Center for Food Safety and certain CDWA petitioners (CFS petitioners) file a new lawsuit consisting of a petition for writ of mandate against DWR, SWP Contractors, and KWBA and its members in Sacramento County Superior Court, challenging the 2016 REIR under CEQA (CFS).  CFS is considered an action related to CD1 and Rosedale, and are later consolidated for purpose of oral argument on appeal.

January 2017 

CFS petitioners file motion to stay, arguing that the trial court lacked jurisdiction to discharge or determine whether the 2016 REIR complies with the 2014 Writ until all appeals in CD1 are finally concluded.

February 2017 

The trial court issues a case management order setting a briefing schedule and a joint hearing in CD1Rosedale and CFS on August 18, 2017, to hear argument concerning any objections any of the parties may have to discharge of the 2014 Writ and to address all issues raised by CFS challenging the 2016 REIR.

April 2017 

Trial court denies CFS petitioners’ stay motion.

October 2017 

The trial court issues a ruling denying CFS petitioners’ petition for writ of mandate, enters judgment against CFS petitioners, and issues orders discharging the 2014 Writ in CD1 and Rosedale.  CFS petitioners subsequently appeal the judgment.

September 2021 

The Court of Appeal issues its unanimous published opinion denying each of petitioners’ appeals and affirming the trial court’s judgments in the CD1 and CFS cases.  Those judgments (among other things) denied CFS petitioners’ petition for writ of mandate challenging DWR’s 2016 Monterey Plus Revised EIR pursuant to CEQA and adjudged that CD1 petitioners’ reverse validation cause of actions challenging the validity of the 1995 Monterey Amendment and DWR agreement for transfer of the Kern Fan Element property were time-barred.

October 2021 

The Court of Appeal issues an order denying CD1 and CFS petitioners’ petition for rehearing and modifying its opinion with no change in judgment.

November 2021 

CD1 and CFS petitioners file petitions for review with the California Supreme Court, seeking review and reversal of the Court of Appeal’s opinion and trial court judgments in the CD1 and CFS cases.

January 5 2022 

The California Supreme Court (En Banc) denies CD1 and CFS petitioners’ petitions for review.

January 13 2022 

The Clerk of the Court Appeal issues a remittitur in each of the appeals, certifying to the Trial Court Clerk that the Court of Appeal’s opinion has now become final.

January 18, 2022 

CD2 petitioners file a dismissal with prejudice in CD2, which dismissal is subsequently entered by the Trial Court Clerk, thereby finally concluding the last remaining action challenging the validity of the KWB Land transfer.

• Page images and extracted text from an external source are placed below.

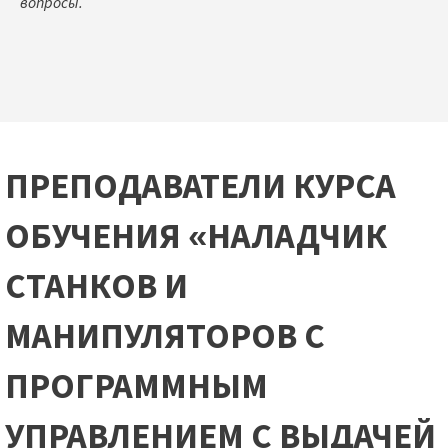
вопросы.
ПРЕПОДАВАТЕЛИ КУРСА
ОБУЧЕНИЯ «НАЛАДЧИК
СТАНКОВ И
МАНИПУЛЯТОРОВ С
ПРОГРАММНЫМ
УПРАВЛЕНИЕМ С ВЫДАЧЕЙ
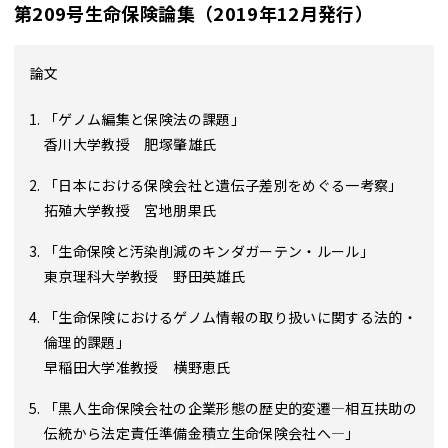
第209号生命保険論集（2019年12月発行）
論文
「ゲノム編集と保険法の課題」
香川大学教授 肥塚肇雄氏
「日本における保険会社と遺伝子差別をめぐる一考察」
拓殖大学教授 宮地朋果氏
「生命保険と汚染削減のキンダガーテン・ルール」
東京理科大学教授 野田英雄氏
「生命保険におけるゲノム情報の取り扱いに関する法的・
倫理的課題」
早稲田大学准教授 横野恵氏
「黒人生命保険会社の企業形態の歴史的変遷―相互扶助の
伝統から法定責任準備金積立生命保険会社へ―」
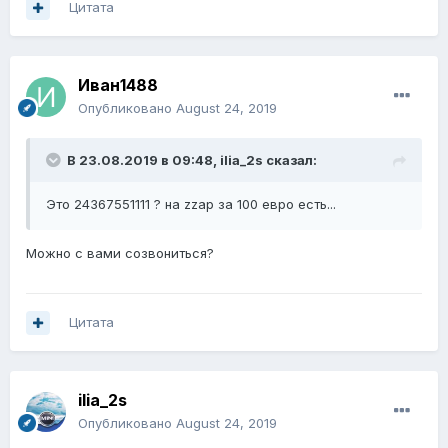
Цитата
Иван1488
Опубликовано
August 24, 2019
В 23.08.2019 в 09:48,
ilia_2s
сказал:
Это 24367551111 ? на zzap за 100 евро есть...
Можно с вами созвониться?
Цитата
ilia_2s
Опубликовано
August 24, 2019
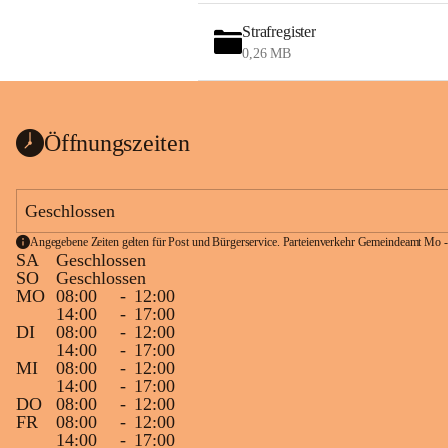
Strafregister
0,26 MB
Öffnungszeiten
Geschlossen
Angegebene Zeiten gelten für Post und Bürgerservice. Parteienverkehr Gemeindeamt Mo -
SA
Geschlossen
SO
Geschlossen
MO
08:00
-
12:00
14:00
-
17:00
DI
08:00
-
12:00
14:00
-
17:00
MI
08:00
-
12:00
14:00
-
17:00
DO
08:00
-
12:00
FR
08:00
-
12:00
14:00
-
17:00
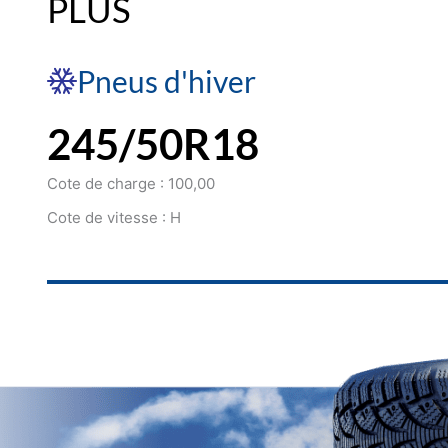
PLUS
Pneus d'hiver
245/50R18
Cote de charge : 100,00
Cote de vitesse : H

All told, over 26 years elapsed between the time of the filing of the first lawsuit challenging the validity of the Monterey Amendment and the agreements providing for the transfer of the KWB Lands and the final conclusion and dismissal of all litigation challenging the validity of those agreements, which agreements the Court of Appeal confirmed have been validated.